◆ MATERIAL FOR THIS EXERCISE
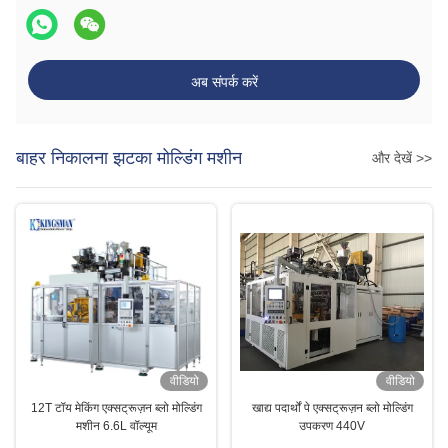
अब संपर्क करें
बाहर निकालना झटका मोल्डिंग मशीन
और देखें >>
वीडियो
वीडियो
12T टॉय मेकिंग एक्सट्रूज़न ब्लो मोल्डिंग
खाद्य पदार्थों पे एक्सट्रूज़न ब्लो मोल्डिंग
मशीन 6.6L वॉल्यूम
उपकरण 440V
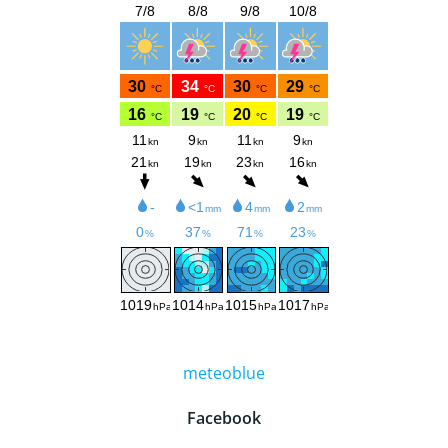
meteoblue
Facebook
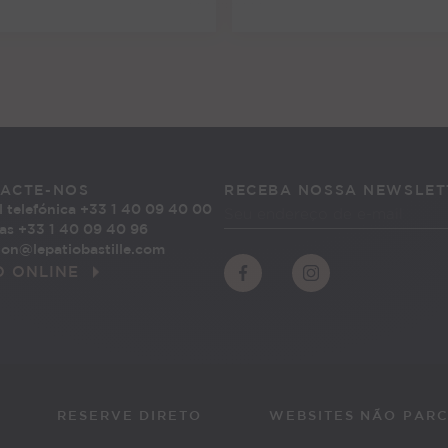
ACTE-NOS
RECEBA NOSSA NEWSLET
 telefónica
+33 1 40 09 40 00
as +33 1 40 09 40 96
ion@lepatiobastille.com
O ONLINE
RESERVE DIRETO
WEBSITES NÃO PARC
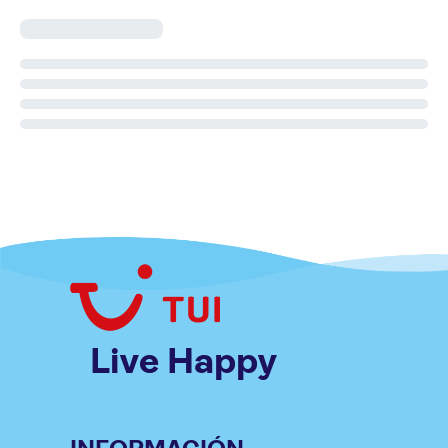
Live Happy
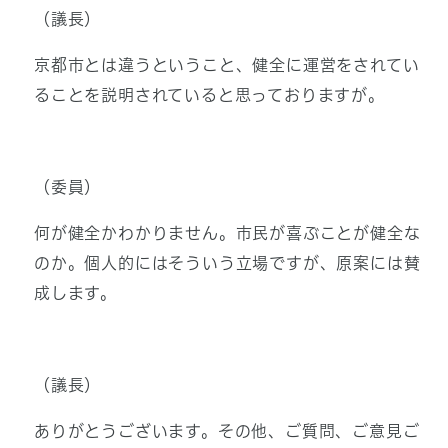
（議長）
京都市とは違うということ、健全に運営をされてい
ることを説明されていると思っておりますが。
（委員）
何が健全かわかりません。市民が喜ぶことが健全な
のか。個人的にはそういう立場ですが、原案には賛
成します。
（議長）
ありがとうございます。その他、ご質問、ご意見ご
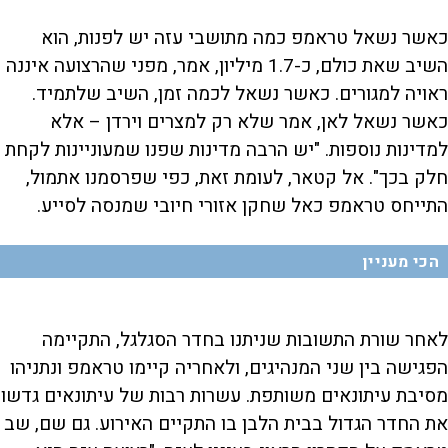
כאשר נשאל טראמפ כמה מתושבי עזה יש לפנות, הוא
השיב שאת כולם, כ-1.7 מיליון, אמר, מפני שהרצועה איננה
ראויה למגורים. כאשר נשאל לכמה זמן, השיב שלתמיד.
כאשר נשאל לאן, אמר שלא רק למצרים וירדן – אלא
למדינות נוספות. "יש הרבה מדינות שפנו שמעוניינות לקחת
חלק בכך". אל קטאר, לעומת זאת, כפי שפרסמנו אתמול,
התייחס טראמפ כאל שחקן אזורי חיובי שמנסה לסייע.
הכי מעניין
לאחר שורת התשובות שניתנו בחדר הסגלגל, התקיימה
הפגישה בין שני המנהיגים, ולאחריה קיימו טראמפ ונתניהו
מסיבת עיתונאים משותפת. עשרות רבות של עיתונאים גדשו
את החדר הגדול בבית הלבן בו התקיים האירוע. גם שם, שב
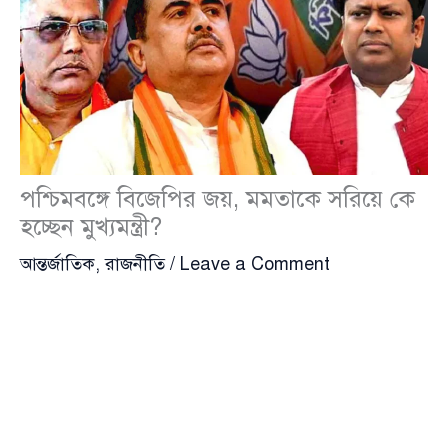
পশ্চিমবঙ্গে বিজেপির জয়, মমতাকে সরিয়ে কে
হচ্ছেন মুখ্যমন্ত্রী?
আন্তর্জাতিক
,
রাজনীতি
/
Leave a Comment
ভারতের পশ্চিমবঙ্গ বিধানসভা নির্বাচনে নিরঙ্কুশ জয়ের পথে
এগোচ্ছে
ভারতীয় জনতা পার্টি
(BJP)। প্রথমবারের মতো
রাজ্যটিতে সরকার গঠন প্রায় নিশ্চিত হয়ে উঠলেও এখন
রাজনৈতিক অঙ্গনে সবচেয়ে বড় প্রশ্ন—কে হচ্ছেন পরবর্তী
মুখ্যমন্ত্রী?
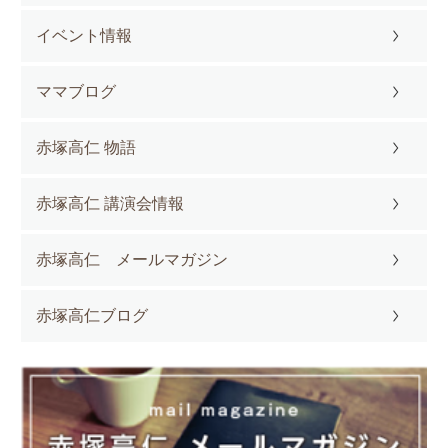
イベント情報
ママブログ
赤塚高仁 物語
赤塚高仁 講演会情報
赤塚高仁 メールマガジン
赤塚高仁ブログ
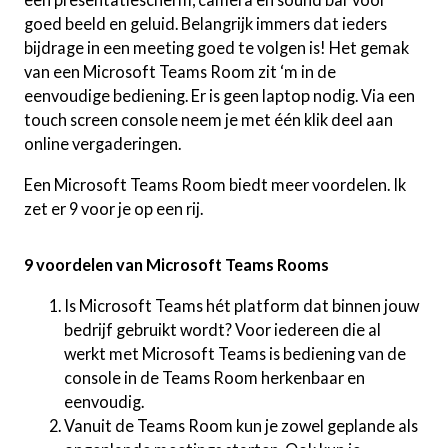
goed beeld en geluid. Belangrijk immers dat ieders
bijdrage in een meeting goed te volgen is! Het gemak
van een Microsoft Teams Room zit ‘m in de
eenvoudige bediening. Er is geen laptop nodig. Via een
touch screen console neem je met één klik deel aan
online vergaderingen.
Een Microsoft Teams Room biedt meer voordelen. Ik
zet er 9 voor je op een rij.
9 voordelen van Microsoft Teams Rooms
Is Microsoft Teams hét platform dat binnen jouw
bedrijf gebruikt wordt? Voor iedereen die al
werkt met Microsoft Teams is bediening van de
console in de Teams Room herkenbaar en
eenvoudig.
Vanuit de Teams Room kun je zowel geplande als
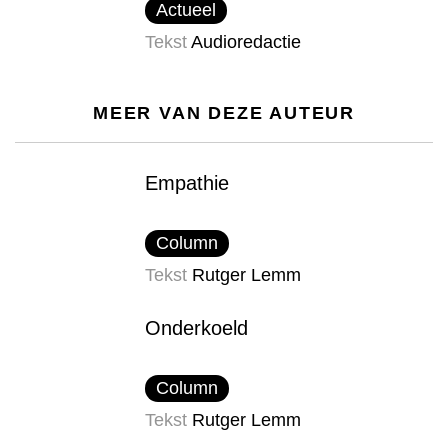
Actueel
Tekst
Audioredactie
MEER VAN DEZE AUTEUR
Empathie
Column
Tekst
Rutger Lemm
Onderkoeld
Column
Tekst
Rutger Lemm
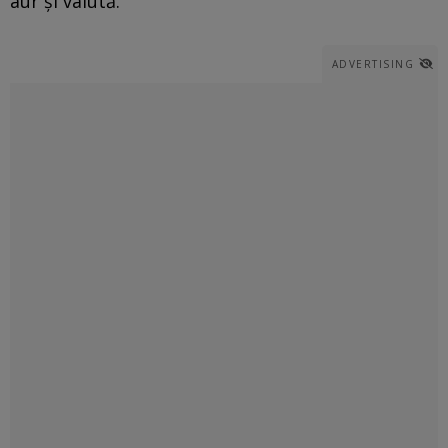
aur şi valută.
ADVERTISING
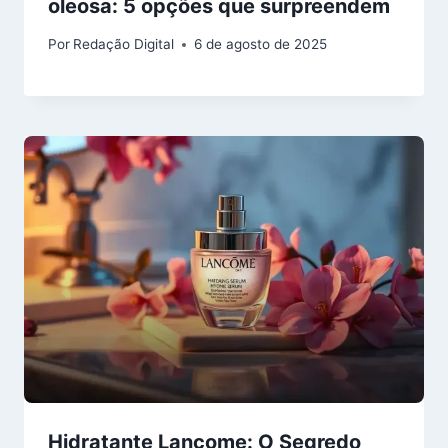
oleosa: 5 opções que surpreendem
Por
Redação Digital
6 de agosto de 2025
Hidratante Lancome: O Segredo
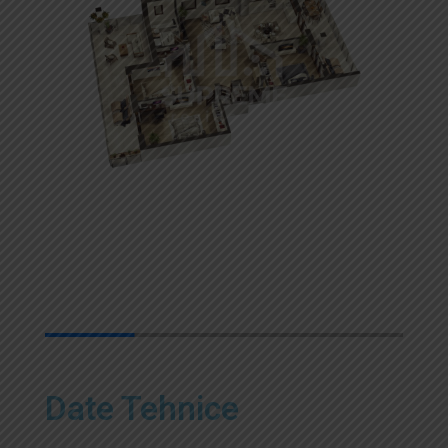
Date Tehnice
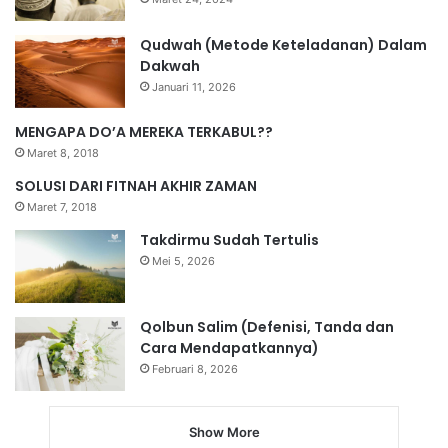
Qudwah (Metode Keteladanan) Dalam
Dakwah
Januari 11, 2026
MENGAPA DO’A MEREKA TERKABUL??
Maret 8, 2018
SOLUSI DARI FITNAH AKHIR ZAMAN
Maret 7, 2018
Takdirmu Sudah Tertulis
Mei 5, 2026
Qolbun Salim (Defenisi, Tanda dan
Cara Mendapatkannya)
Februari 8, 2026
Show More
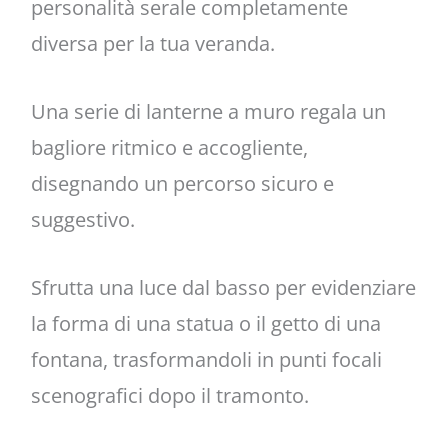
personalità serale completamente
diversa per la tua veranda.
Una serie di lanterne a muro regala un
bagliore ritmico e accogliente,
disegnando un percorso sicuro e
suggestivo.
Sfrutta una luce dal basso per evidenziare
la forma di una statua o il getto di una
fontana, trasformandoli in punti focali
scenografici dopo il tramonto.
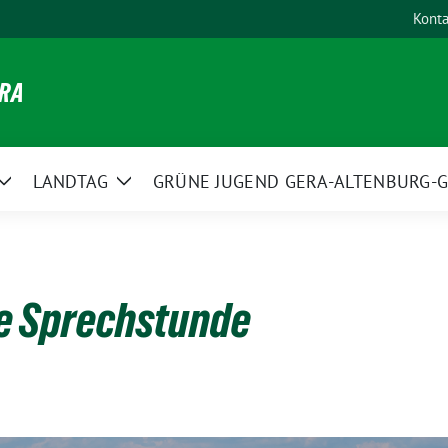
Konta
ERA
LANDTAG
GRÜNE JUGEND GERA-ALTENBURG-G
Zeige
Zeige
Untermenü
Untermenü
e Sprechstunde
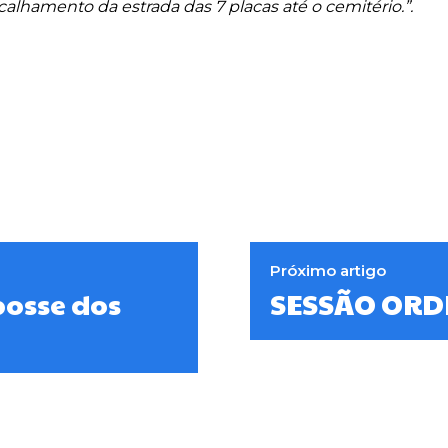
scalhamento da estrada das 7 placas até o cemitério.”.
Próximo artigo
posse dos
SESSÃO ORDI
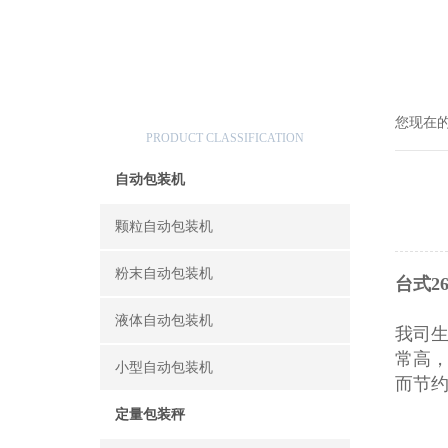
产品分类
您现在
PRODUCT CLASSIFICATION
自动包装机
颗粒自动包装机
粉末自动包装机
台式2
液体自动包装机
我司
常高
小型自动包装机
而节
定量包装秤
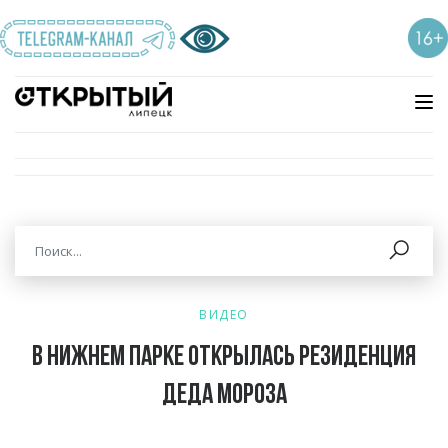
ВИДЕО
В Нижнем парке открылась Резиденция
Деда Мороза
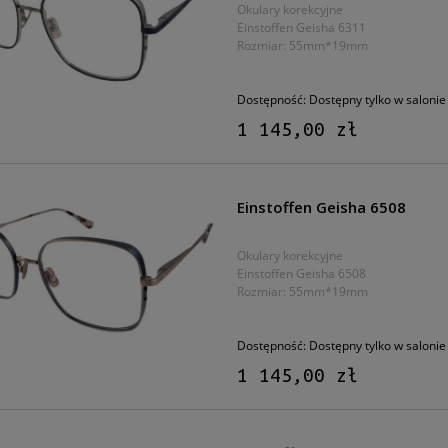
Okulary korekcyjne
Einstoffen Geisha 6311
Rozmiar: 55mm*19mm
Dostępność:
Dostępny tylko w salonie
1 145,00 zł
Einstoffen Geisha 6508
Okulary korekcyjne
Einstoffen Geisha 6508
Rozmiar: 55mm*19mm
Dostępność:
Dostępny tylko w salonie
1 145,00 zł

◆ TASK PROMPT
Transcribe each entry above without alteration, but keep the pictures out.

◆ OUTPUT FOR THIS TASK
अब संपर्क करें
बाहर निकालना झटका मोल्डिंग मशीन
और देखें >>
वीडियो
वीडियो
12T टॉय मेकिंग एक्सट्रूज़न ब्लो मोल्डिंग
खाद्य पदार्थों पे एक्सट्रूज़न ब्लो मोल्डिंग
मशीन 6.6L वॉल्यूम
उपकरण 440V
meteoblue
Facebook
ACTE-NOS
RECEBA NOSSA NEWSLET
 telefónica
+33 1 40 09 40 00
as +33 1 40 09 40 96
ion@lepatiobastille.com
O ONLINE
RESERVE DIRETO
WEBSITES NÃO PARC
Live Happy
（議長）
京都市とは違うということ、健全に運営をされてい
ることを説明されていると思っておりますが。
（委員）
何が健全かわかりません。市民が喜ぶことが健全な
のか。個人的にはそういう立場ですが、原案には賛
成します。
（議長）
ありがとうございます。その他、ご質問、ご意見ご
כאשר נשאל טראמפ כמה מתושבי עזה יש לפנות, הוא
השיב שאת כולם, כ-1.7 מיליון, אמר, מפני שהרצועה איננה
ראויה למגורים. כאשר נשאל לכמה זמן, השיב שלתמיד.
כאשר נשאל לאן, אמר שלא רק למצרים וירדן – אלא
למדינות נוספות. "יש הרבה מדינות שפנו שמעוניינות לקחת
חלק בכך". אל קטאר, לעומת זאת, כפי שפרסמנו אתמול,
התייחס טראמפ כאל שחקן אזורי חיובי שמנסה לסייע.
הכי מעניין
לאחר שורת התשובות שניתנו בחדר הסגלגל, התקיימה
הפגישה בין שני המנהיגים, ולאחריה קיימו טראמפ ונתניהו
מסיבת עיתונאים משותפת. עשרות רבות של עיתונאים גדשו
את החדר הגדול בבית הלבן בו התקיים האירוע. גם שם, שב
পশ্চিমবঙ্গে বিজেপির জয়, মমতাকে সরিয়ে কে
হচ্ছেন মুখ্যমন্ত্রী?
আন্তর্জাতিক
,
রাজনীতি
/
Leave a Comment
ভারতের পশ্চিমবঙ্গ বিধানসভা নির্বাচনে নিরঙ্কুশ জয়ের পথে
এগোচ্ছে
ভারতীয় জনতা পার্টি
(BJP)। প্রথমবারের মতো
রাজ্যটিতে সরকার গঠন প্রায় নিশ্চিত হয়ে উঠলেও এখন
রাজনৈতিক অঙ্গনে সবচেয়ে বড় প্রশ্ন—কে হচ্ছেন পরবর্তী
মুখ্যমন্ত্রী?
イベント情報
ママブログ
赤塚高仁 物語
赤塚高仁 講演会情報
赤塚高仁 メールマガジン
赤塚高仁ブログ
goed beeld en geluid. Belangrijk immers dat ieders
bijdrage in een meeting goed te volgen is! Het gemak
van een Microsoft Teams Room zit ‘m in de
eenvoudige bediening. Er is geen laptop nodig. Via een
touch screen console neem je met één klik deel aan
online vergaderingen.
Een Microsoft Teams Room biedt meer voordelen. Ik
zet er 9 voor je op een rij.
9 voordelen van Microsoft Teams Rooms
Is Microsoft Teams hét platform dat binnen jouw
bedrijf gebruikt wordt? Voor iedereen die al
werkt met Microsoft Teams is bediening van de
console in de Teams Room herkenbaar en
eenvoudig.
Vanuit de Teams Room kun je zowel geplande als
Actueel
Tekst
Audioredactie
MEER VAN DEZE AUTEUR
Empathie
Column
Tekst
Rutger Lemm
Onderkoeld
Column
Tekst
Rutger Lemm
aur şi valută.
ADVERTISING
oleosa: 5 opções que surpreendem
Por
Redação Digital
6 de agosto de 2025
Hidratante Lancome: O Segredo
Date Tehnice
Qudwah (Metode Keteladanan) Dalam
Dakwah
Januari 11, 2026
MENGAPA DO’A MEREKA TERKABUL??
Maret 8, 2018
SOLUSI DARI FITNAH AKHIR ZAMAN
Maret 7, 2018
Takdirmu Sudah Tertulis
Mei 5, 2026
Qolbun Salim (Defenisi, Tanda dan
Cara Mendapatkannya)
Februari 8, 2026
Show More
personalità serale completamente
diversa per la tua veranda.
Una serie di lanterne a muro regala un
bagliore ritmico e accogliente,
disegnando un percorso sicuro e
suggestivo.
Sfrutta una luce dal basso per evidenziare
la forma di una statua o il getto di una
fontana, trasformandoli in punti focali
scenografici dopo il tramonto.
Konta
ERA
LANDTAG
GRÜNE JUGEND GERA-ALTENBURG-G
Zeige
Zeige
Untermenü
Untermenü
e Sprechstunde
scalhamento da estrada das 7 placas até o cemitério.”.
Próximo artigo
posse dos
SESSÃO ORDI
产品分类
您现在
PRODUCT CLASSIFICATION
自动包装机
颗粒自动包装机
粉末自动包装机
台式2
液体自动包装机
我司
常高
小型自动包装机
而节
定量包装秤
ВИДЕО
В Нижнем парке открылась Резиденция
Деда Мороза
Okulary korekcyjne
Einstoffen Geisha 6311
Rozmiar: 55mm*19mm
Dostępność:
Dostępny tylko w salonie
1 145,00 zł
Einstoffen Geisha 6508
Okulary korekcyjne
Einstoffen Geisha 6508
Rozmiar: 55mm*19mm
Dostępność:
Dostępny tylko w salonie
1 145,00 zł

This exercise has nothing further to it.